Angelfall

They may look a little like angels with their gossamer dragonfly wings folded along the contours of their backs, but they are not. At least, they’re not like any angel I’ve ever seen. Or ever want to.

 

There’s something twisted about them. They float in a column of clear liquid, and I feel like I’m peering into the disembodied womb of an animal that shouldn’t exist.

 

Some of them are the size of large men, bulging with muscles despite the fact that they’re curled in the fetal position. Others are smaller as though struggling to survive. A few of them look like they’re sucking their thumbs. I find the human-ness of that gesture particularly disturbing.

 

From the front, they look human, but from the back and the sides, they look utterly alien. Plump scorpion tails grow out of their tailbones to curl over their heads. They end in needlelike stingers, ready for piercing. The sight of those tails brings back echoes of my nightmare and I shiver.

 

Most of them have their wings folded, but a few have their wings partially unfurled, spread along the curve of the columns and twitching like they’re dreaming of flying.

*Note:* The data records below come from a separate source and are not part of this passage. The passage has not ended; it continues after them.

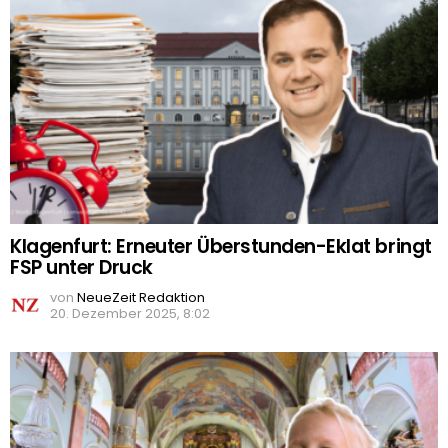
Klagenfurt: Erneuter Überstunden-Eklat bringt
FSP unter Druck
von
NeueZeit Redaktion
20. Dezember 2025, 8:02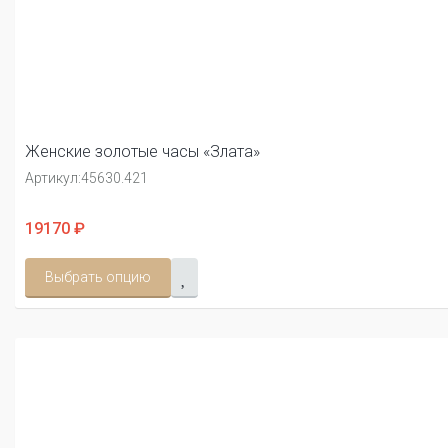
Женские золотые часы «Злата»
Артикул:
45630.421
19170 ₽
Выбрать опцию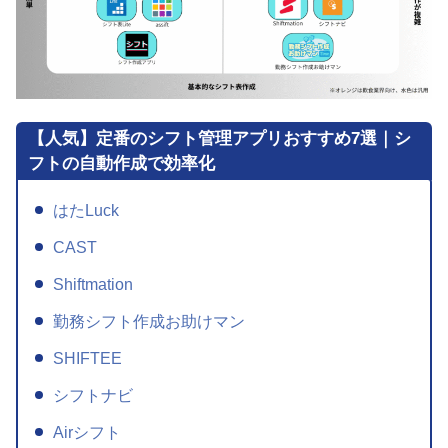
【人気】定番のシフト管理アプリおすすめ7選｜シ
フトの自動作成で効率化
はたLuck
CAST
Shiftmation
勤務シフト作成お助けマン
SHIFTEE
シフトナビ
Airシフト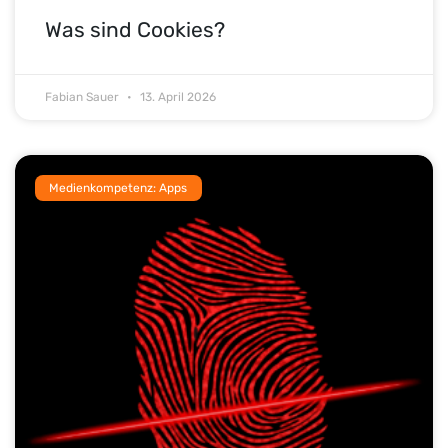
Was sind Cookies?
Fabian Sauer
13. April 2026
Medienkompetenz: Apps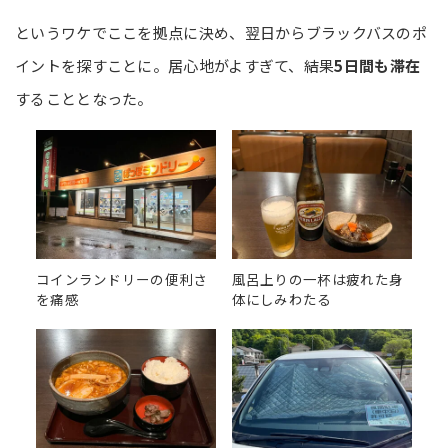
というワケでここを拠点に決め、翌日からブラックバスのポ
イントを探すことに。居心地がよすぎて、結果
5日間も滞在
することとなった。
コインランドリーの便利さ
風呂上りの一杯は疲れた身
を痛感
体にしみわたる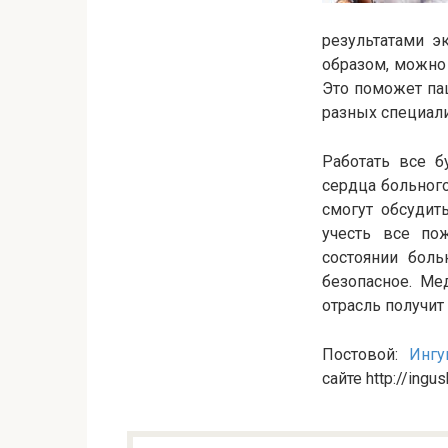
результатами э
образом, можно
Это поможет па
разных специали
Работать все б
сердца больного
смогут обсудит
учесть все пож
состоянии боль
безопасное. Ме
отрасль получит
Постовой:
Ингу
сайте http://ingus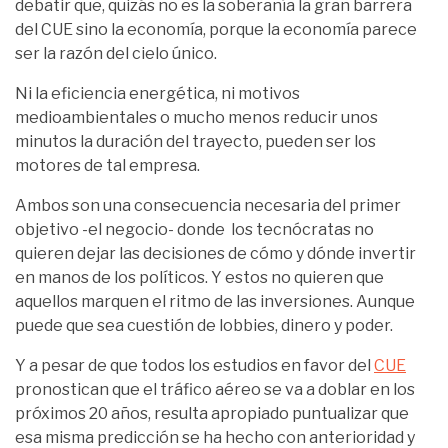
debatir que, quizás no es la soberanía la gran barrera
del CUE sino la economía, porque la economía parece
ser la razón del cielo único.
Ni la eficiencia energética, ni motivos
medioambientales o mucho menos reducir unos
minutos la duración del trayecto, pueden ser los
motores de tal empresa.
Ambos son una consecuencia necesaria del primer
objetivo -el negocio- donde los tecnócratas no
quieren dejar las decisiones de cómo y dónde invertir
en manos de los políticos. Y estos no quieren que
aquellos marquen el ritmo de las inversiones. Aunque
puede que sea cuestión de lobbies, dinero y poder.
Y a pesar de que todos los estudios en favor del
CUE
pronostican que el tráfico aéreo se va a doblar en los
próximos 20 años, resulta apropiado puntualizar que
esa misma predicción se ha hecho con anterioridad y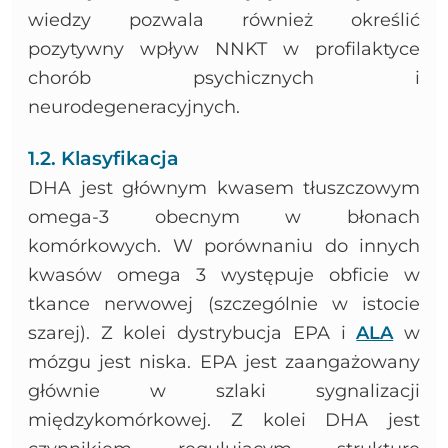
wiedzy pozwala również określić
pozytywny wpływ NNKT w profilaktyce
chorób psychicznych i
neurodegeneracyjnych.
1.2. Klasyfikacja
DHA jest głównym kwasem tłuszczowym
omega-3 obecnym w błonach
komórkowych. W porównaniu do innych
kwasów omega 3 występuje obficie w
tkance nerwowej (szczególnie w istocie
szarej). Z kolei dystrybucja EPA i
ALA
w
mózgu jest niska. EPA jest zaangażowany
głównie w szlaki sygnalizacji
międzykomórkowej. Z kolei DHA jest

These are easier to look at than the ones whose scorpion tails are twitching as if they’re dreaming of killing.

 

Their eyes are closed with what look like underdeveloped eyelids. Their heads are hairless and their skin is nearly transparent, showing the network of veins and musculature beneath. Whatever these things are, they’re not fully developed.

 

I block as much of this view as I can from my mother. She will freak if she sees any of this. For once, maybe her reaction is the sane one.

 

I give her a hand signal to wait here for me. I make my face intense so she knows I mean it, but I don’t know if it will do any good. I hope she stays. The last thing I need is her freaking out. I never thought I’d be grateful for her paranoia, but I am. There’s a decent chance she’ll hide in the dark like a rabbit in a hole until I come for her. If something happens, at least she has her cattle prod.

 

My stomach clenches with icy fear at what I’m about to do. But if Paige is in here, I can’t leave her.

 

I force myself to step into the cavernous room.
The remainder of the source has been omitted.